The Personal Data Bridge supports pulling Facebook page likes and posts. I have pulled down over 3,000 facebook posts (excluding images and videos) which was less than 10MB.
We are still learning the volume of data for each dataset as we connect more sources to the Personal Data Bridge, but it’s probably safe to assume that email will be the largest data set for most people.
In my case 4,000 emails represented just 2 months of one of my multiple inboxes. The vast majority of those messages are junk / spam that I never intend to read. It may be sensible to add an additional processing layer over the data to eliminate emails that aren’t worth indexing. This will save memory and reduce time.
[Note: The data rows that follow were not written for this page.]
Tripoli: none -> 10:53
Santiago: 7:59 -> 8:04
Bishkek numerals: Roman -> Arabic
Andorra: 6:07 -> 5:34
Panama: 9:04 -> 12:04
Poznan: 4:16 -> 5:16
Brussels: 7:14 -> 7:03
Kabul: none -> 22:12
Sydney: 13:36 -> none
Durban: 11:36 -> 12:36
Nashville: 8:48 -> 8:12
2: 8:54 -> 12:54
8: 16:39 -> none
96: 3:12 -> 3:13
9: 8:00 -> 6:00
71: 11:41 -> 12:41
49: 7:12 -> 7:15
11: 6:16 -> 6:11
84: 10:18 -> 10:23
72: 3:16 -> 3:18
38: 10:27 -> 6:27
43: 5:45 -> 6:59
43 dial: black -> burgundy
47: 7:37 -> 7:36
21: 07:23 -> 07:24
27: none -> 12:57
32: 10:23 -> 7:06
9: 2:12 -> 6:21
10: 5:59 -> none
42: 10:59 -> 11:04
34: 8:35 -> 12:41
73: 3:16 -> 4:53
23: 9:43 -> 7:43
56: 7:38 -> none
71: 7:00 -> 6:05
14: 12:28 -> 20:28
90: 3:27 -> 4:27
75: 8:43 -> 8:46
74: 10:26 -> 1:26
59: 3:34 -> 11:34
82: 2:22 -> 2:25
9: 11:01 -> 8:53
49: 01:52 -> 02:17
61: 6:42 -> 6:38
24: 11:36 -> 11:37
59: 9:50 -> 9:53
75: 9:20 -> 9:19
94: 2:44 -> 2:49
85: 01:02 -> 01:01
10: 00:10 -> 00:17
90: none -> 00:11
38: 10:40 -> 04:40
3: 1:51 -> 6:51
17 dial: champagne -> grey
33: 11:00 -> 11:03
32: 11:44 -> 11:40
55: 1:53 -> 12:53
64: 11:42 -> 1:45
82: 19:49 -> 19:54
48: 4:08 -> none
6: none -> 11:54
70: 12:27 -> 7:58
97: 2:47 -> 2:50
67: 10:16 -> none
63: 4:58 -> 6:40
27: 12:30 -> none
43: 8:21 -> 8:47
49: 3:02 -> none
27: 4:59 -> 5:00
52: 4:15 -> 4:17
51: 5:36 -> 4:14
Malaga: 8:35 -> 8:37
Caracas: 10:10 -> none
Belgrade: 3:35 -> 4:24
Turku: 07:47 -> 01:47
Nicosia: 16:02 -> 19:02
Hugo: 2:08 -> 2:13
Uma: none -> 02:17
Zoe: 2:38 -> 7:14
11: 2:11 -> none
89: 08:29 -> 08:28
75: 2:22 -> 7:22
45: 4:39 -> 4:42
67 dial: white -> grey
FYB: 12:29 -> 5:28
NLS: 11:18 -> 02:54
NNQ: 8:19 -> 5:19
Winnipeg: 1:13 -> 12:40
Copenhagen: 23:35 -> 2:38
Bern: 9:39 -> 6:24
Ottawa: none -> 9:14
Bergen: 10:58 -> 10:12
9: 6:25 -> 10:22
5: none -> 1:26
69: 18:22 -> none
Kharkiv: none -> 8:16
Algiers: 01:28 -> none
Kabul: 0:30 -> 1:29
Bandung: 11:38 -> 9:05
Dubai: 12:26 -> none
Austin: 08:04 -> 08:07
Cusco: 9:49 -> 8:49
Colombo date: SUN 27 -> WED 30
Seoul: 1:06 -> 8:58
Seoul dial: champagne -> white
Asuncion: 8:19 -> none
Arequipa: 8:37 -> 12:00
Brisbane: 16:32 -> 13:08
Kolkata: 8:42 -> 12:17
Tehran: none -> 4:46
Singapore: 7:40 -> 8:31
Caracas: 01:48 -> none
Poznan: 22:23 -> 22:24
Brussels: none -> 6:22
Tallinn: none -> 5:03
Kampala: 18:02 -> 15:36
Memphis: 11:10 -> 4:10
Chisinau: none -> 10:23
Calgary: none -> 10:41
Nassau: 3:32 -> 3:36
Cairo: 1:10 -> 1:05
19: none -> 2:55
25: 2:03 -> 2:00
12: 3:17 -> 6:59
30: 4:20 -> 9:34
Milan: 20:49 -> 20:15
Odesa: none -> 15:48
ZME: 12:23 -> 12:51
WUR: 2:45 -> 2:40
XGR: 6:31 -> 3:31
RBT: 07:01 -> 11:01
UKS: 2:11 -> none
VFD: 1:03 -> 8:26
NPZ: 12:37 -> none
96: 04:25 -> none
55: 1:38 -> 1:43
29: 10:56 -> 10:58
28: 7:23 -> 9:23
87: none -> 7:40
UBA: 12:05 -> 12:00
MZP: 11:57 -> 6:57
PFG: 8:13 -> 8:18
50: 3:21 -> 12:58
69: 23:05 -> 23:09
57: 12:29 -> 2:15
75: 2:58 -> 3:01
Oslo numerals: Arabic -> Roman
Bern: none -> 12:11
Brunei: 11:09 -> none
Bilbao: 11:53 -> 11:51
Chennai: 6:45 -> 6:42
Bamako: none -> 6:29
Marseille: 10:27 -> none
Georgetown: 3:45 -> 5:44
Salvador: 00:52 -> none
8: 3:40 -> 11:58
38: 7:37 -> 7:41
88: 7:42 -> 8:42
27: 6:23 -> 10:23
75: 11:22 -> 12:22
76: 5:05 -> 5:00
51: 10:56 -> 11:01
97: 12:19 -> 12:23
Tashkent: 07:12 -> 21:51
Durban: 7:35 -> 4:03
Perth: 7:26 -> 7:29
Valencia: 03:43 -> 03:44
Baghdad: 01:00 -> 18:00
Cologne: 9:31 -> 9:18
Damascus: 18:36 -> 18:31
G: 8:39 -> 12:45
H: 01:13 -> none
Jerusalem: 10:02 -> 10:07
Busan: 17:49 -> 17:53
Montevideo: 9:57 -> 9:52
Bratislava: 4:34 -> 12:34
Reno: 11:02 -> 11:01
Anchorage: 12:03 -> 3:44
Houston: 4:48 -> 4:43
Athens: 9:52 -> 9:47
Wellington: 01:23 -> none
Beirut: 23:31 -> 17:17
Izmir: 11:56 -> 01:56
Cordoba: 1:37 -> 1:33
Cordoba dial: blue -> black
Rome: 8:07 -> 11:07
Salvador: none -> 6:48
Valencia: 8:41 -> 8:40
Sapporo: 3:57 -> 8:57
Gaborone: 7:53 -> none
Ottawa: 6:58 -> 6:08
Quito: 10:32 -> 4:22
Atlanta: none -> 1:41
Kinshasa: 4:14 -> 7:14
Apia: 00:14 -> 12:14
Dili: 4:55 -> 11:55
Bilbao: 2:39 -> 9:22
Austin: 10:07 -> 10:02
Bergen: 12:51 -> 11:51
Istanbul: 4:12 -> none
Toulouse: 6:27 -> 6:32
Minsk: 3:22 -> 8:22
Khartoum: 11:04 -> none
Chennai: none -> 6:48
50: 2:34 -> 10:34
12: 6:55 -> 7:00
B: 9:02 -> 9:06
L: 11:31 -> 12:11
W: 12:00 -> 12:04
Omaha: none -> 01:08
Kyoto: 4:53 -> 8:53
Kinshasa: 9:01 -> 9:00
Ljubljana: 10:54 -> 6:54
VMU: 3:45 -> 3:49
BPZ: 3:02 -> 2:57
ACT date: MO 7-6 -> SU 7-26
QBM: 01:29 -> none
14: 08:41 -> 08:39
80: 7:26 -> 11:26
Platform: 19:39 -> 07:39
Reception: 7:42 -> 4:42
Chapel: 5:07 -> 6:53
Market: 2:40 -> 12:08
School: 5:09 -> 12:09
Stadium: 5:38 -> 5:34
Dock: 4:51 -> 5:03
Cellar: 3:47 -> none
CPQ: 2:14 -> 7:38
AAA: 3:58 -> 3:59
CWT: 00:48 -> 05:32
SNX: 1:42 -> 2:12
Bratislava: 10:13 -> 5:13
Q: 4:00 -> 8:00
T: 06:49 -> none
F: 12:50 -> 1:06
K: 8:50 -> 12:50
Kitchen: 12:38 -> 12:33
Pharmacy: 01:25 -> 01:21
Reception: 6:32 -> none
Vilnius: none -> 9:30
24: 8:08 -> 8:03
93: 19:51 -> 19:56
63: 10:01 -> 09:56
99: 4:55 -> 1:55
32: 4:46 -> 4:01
Extending that idea further, there will likely be a need to build additional metadata based on your personal data to help AI assistants to quickly know more about you. For example, you can enable a LLM to search your email and social media history to create a profile for you; age, gender, family, income, food preferences and much more. This is incredibly useful context to help guide any personal AI assistant, when combined with conducting real time search queries for specific prompts.
Where next?
The current focus is getting an end-to-end solution that can be run on a local machine to connect your personal data to AI LLM’s.
While there are some performance bottlenecks mentioned above that could be investigated further, there is nothing that is an obvious blocker.
To that end, the next key priority is to be able to write a prompt (ie: Create a haiku of the conversation I had with my Mum about Mars) and have it sent to a locally running LLM (ie: Llama3) that has access to user data via the Lucene index to produce a meaningful result.